Shortly into the project, timelines were dramatically shortened. The delivery date was brought to early 2009. As a result, the call-centre company was unable to complete their deliverable in that timeline, so our company took on the front-end development as well.

Technologies Used

The company elected to use Microsoft technology, due to its lower total cost of ownership (TCO) and inherent knowledge in the team. SQL Server, C#, Workflow Foundation, WCF and IIS. I personally developed the database and batch processing engine, and was responsible for the data types across the system. I assisted with other aspects of the middle tier, including debit order interface and vendor-specific analysis. We ran into dramatic performance issues with the natural language processing, so my colleagues assisted me with that.

The team lead elected to use Microsoft Workflow Foundation for much of the middle-tier business rules. In retrospect this was a fundamental error. Its goal was to reduce the complexity of maintaining the system in the future, since it uses an abstract conceptual method of business process flow, drag-and-drop, and so on. However, it was arduous to work in. We lost many hours of productivity thanks to Workflow Foundation.

In some cases, portions of the Workflow Foundation code were replaced with simple C# DLLs, which could achieve the same results in a much quicker development time, and be maintainable with proper commenting and modular design.

The debit-order interface was written with a combination of database queries and bit-shifting C# code to generate the EBCDIC and compressed integer fields for the debit order flat file. We very proudly avoided writing any COBOL code, keeping all the code in the .NET stack.

Database Design

The database design was, to that point, the greatest challenge in my career. The Large Bank staff came up with an original design that was based on their intimate familiarity with mainframe data management. I was tasked with rethinking how the data was to be stored and accessed, while educating the Large Bank project managers about my decisions.

We used Microsoft SQL Server 2005. While 2008 was due for release around the time of the project’s launch, and we did have access to the beta version, I was not prepared to base a solution on untested technology. This decision bore out correctly, and the database as of the time of this writing, is still performing admirably, handling millions of transactions per month. Using SQL Server 2008 from the start would have permitted the use of the new DATE and TIME fields, which may have improved certain processes.
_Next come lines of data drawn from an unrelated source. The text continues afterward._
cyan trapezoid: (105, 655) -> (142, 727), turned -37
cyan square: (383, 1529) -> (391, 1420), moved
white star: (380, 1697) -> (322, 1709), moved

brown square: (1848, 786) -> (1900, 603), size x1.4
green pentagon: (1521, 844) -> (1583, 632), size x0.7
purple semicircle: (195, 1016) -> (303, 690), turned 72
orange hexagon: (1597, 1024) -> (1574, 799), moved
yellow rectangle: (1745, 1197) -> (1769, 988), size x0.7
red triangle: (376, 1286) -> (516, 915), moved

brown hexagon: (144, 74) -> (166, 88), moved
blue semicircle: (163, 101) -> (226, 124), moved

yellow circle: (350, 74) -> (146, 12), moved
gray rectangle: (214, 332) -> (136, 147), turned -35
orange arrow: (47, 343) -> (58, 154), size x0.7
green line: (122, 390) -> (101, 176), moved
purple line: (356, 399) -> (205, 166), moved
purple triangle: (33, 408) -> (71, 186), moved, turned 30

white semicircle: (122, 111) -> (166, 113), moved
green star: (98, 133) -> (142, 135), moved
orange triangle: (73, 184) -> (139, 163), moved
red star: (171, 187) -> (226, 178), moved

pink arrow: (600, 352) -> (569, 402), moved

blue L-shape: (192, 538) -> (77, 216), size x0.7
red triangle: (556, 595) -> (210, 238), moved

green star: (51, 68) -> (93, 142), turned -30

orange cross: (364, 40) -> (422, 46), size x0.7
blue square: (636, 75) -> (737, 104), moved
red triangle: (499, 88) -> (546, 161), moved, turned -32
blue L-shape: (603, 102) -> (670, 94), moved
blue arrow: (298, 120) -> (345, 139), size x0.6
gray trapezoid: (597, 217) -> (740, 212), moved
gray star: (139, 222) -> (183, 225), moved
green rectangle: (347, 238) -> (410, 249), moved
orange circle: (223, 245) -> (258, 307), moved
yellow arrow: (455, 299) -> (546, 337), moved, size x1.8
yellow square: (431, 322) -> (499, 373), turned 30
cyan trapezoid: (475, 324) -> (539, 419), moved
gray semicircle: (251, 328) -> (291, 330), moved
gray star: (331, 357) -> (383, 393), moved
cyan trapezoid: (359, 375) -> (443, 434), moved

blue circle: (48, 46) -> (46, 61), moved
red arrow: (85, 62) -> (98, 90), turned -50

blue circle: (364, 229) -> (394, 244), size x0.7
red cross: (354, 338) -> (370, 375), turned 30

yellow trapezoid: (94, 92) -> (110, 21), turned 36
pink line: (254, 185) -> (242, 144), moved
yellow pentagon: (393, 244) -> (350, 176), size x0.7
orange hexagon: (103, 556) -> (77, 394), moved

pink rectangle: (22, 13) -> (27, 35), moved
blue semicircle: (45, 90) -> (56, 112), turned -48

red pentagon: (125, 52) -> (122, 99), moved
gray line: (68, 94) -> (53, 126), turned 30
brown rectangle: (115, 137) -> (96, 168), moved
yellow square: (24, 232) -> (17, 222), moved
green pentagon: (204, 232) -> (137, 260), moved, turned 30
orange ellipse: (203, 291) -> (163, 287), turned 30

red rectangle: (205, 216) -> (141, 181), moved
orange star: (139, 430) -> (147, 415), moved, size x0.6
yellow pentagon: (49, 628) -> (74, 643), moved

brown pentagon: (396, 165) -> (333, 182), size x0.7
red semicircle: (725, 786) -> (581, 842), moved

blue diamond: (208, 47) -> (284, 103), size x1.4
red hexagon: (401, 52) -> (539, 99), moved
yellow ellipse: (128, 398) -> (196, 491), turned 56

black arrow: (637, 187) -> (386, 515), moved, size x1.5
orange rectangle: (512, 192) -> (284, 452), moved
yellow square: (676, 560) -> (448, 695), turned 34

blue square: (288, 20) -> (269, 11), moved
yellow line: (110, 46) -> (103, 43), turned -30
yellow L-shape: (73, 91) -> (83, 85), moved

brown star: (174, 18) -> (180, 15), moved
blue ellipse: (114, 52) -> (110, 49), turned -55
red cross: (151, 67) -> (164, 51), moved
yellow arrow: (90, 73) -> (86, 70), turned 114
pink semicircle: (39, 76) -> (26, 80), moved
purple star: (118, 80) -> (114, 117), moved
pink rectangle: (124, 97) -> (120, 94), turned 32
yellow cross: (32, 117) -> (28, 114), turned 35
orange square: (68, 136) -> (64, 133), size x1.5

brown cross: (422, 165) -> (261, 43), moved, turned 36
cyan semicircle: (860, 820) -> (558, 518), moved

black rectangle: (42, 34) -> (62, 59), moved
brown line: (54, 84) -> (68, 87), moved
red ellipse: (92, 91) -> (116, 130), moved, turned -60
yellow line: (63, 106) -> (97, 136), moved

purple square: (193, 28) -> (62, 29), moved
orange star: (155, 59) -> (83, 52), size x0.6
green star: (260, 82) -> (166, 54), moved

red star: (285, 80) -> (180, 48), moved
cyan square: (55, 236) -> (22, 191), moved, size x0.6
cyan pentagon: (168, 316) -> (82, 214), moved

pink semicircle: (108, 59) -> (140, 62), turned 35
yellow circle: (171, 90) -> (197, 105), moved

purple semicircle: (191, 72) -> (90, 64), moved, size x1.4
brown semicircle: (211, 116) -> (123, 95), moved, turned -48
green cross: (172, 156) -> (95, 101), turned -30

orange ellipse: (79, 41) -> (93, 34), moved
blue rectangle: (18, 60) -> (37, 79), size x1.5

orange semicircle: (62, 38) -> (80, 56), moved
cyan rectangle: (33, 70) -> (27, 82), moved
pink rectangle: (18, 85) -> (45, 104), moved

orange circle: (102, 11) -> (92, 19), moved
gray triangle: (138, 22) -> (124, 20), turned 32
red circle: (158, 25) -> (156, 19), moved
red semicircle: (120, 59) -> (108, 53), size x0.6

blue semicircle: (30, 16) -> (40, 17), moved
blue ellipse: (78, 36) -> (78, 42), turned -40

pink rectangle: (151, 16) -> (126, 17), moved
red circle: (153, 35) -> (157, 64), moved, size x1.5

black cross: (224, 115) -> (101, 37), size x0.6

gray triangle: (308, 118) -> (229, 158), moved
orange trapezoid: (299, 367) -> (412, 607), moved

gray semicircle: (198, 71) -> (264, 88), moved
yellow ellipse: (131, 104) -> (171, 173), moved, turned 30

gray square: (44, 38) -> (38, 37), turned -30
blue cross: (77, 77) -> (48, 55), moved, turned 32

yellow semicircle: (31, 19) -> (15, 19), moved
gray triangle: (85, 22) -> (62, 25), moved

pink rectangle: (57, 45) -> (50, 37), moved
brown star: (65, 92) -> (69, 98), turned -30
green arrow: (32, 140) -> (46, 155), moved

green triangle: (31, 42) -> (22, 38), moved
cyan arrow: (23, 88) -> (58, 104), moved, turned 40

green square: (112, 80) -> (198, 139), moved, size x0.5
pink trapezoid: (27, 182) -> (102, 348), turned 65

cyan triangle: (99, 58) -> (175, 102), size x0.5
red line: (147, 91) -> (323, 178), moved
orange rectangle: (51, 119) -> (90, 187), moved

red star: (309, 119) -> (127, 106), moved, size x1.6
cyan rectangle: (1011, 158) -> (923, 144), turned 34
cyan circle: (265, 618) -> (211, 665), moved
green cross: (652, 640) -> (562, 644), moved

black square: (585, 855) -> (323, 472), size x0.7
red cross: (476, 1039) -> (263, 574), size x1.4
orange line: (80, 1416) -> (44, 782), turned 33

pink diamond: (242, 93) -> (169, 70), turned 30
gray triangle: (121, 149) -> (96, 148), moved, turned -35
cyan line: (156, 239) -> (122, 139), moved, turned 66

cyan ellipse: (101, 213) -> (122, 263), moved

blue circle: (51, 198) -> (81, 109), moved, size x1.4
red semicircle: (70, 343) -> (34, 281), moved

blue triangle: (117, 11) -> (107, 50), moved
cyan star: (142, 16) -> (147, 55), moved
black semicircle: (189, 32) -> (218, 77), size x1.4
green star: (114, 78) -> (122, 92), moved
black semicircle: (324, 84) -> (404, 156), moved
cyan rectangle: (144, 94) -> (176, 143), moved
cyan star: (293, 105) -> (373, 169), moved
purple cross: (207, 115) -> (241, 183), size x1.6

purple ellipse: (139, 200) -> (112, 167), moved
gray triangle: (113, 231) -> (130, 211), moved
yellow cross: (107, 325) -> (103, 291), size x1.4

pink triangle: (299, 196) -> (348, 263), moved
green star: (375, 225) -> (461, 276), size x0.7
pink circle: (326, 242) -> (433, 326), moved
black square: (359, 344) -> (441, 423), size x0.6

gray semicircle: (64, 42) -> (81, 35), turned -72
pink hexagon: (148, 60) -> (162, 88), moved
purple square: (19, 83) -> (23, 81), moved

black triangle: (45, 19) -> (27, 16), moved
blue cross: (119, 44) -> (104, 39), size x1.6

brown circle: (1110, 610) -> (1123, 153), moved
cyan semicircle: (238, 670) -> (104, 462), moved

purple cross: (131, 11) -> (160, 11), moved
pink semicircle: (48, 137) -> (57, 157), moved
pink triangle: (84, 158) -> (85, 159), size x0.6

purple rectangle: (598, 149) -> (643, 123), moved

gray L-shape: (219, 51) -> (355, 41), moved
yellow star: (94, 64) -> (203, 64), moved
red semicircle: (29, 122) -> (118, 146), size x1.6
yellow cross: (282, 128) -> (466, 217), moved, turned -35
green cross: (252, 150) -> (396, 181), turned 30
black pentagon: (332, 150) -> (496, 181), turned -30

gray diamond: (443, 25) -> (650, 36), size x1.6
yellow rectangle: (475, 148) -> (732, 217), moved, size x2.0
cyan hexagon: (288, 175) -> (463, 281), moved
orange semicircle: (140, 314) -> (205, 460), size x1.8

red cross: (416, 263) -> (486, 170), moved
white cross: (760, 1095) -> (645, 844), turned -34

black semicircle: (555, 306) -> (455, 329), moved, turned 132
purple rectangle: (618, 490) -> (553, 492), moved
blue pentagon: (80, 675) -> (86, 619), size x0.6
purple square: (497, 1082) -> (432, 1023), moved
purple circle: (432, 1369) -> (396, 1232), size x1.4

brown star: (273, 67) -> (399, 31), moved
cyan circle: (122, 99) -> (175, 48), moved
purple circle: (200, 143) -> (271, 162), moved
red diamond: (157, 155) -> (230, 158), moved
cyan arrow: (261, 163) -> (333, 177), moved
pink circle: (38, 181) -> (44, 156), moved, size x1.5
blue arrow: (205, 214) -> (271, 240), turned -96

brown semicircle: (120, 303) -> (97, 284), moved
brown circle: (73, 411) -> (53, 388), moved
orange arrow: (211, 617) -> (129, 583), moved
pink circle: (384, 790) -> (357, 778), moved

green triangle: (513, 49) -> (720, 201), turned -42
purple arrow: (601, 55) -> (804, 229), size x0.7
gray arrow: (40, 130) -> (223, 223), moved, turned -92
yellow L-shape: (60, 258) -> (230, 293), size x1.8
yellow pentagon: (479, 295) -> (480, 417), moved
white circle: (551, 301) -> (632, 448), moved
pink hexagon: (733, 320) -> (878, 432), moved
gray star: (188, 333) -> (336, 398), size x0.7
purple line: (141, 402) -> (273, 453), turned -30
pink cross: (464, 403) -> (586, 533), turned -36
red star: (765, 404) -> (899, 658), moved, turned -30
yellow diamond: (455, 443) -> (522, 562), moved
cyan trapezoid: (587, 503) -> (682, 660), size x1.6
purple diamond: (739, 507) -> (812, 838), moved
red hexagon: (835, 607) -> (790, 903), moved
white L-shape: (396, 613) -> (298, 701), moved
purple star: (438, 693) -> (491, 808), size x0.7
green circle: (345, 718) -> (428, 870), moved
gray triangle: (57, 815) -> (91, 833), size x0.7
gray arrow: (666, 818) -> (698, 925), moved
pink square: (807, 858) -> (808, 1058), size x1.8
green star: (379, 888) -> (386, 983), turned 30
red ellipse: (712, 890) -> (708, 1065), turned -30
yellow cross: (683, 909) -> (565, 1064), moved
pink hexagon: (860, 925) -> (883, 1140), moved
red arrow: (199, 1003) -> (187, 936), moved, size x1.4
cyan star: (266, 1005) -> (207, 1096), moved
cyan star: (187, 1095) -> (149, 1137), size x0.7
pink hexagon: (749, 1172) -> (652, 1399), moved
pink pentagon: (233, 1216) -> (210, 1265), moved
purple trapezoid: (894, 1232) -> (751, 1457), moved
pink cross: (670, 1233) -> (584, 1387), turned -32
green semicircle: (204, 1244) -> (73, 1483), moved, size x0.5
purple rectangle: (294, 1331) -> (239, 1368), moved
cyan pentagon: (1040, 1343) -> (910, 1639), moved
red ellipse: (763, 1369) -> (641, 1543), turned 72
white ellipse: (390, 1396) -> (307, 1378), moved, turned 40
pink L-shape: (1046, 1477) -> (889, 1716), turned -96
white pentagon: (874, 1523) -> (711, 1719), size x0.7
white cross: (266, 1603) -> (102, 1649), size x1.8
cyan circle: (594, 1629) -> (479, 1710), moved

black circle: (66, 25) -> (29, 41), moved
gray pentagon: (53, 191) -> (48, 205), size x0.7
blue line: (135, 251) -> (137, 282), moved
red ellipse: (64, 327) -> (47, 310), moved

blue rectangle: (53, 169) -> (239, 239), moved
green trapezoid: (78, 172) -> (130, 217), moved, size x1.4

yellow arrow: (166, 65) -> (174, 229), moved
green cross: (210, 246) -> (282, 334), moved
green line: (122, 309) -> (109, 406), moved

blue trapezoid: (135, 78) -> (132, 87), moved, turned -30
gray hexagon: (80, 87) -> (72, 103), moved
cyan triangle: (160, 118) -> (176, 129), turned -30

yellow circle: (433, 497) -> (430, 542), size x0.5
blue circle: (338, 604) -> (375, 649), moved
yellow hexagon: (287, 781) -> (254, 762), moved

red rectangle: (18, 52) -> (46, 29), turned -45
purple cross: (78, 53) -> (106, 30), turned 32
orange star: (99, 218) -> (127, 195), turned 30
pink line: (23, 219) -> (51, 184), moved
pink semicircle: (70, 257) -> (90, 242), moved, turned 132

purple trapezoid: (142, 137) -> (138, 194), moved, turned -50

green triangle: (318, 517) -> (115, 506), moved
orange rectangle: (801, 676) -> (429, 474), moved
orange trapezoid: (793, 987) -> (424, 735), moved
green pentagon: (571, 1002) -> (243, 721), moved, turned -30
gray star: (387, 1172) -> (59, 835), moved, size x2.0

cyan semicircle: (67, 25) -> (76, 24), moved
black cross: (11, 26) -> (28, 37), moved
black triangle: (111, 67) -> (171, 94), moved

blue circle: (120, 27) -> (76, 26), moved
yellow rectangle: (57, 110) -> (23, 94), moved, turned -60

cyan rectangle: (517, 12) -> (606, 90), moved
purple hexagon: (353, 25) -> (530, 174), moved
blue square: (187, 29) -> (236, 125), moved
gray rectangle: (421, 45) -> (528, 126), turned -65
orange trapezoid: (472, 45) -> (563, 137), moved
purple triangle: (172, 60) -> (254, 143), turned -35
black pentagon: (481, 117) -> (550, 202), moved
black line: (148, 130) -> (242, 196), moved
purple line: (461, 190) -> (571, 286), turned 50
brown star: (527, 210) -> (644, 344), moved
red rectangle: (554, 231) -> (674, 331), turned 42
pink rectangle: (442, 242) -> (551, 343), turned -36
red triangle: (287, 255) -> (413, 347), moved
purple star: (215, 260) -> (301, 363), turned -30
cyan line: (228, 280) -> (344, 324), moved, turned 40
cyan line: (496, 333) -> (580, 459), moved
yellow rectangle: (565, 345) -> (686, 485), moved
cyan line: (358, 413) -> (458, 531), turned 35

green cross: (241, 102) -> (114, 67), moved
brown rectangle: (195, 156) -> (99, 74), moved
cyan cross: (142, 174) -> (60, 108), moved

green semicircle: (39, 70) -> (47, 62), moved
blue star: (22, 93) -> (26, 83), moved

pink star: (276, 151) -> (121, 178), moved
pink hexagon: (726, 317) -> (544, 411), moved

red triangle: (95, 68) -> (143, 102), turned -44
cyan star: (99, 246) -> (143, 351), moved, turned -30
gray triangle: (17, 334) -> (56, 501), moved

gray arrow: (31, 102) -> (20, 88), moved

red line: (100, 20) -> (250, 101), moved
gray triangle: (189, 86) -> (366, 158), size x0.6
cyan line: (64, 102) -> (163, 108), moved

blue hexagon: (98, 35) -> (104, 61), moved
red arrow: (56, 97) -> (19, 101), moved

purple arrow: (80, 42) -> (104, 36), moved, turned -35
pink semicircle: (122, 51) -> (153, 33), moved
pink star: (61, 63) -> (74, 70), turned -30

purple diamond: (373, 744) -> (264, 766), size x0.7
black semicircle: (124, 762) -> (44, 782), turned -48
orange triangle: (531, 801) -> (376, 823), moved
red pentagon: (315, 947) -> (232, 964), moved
One of the design decisions with the database was a novel implementation of multi-language support. Owing to South Africa’s 11 official languages, the system had to support Afrikaans and English from launch, with capacity to upgrade to additional languages easily in later phases.

Traditionally, all text values in a system are stored in resource files, and depending on the language key, retrieved accordingly. My database design had to be different, because the language key was stored per customer, not per end-user.

Since the database contained this language key at the customer level, all text fields in the T-SQL queries themselves would already have to contain the appropriate language for display on the front-end. This was one of my most satisfying achievements.

When a customer record was queried, the text fields from the back-end, middle-tier and front-end would all match automatically. The result was that customer support scripts would be presented in the customer’s home language as soon as the customer was identified, to improve their customer support experience.

Algorithm Challenges

The primary goal of a rewards and loyalty programme, such that it exists for the customer, is accrual of reward points so that they can be redeemed by the customer at certain vendors.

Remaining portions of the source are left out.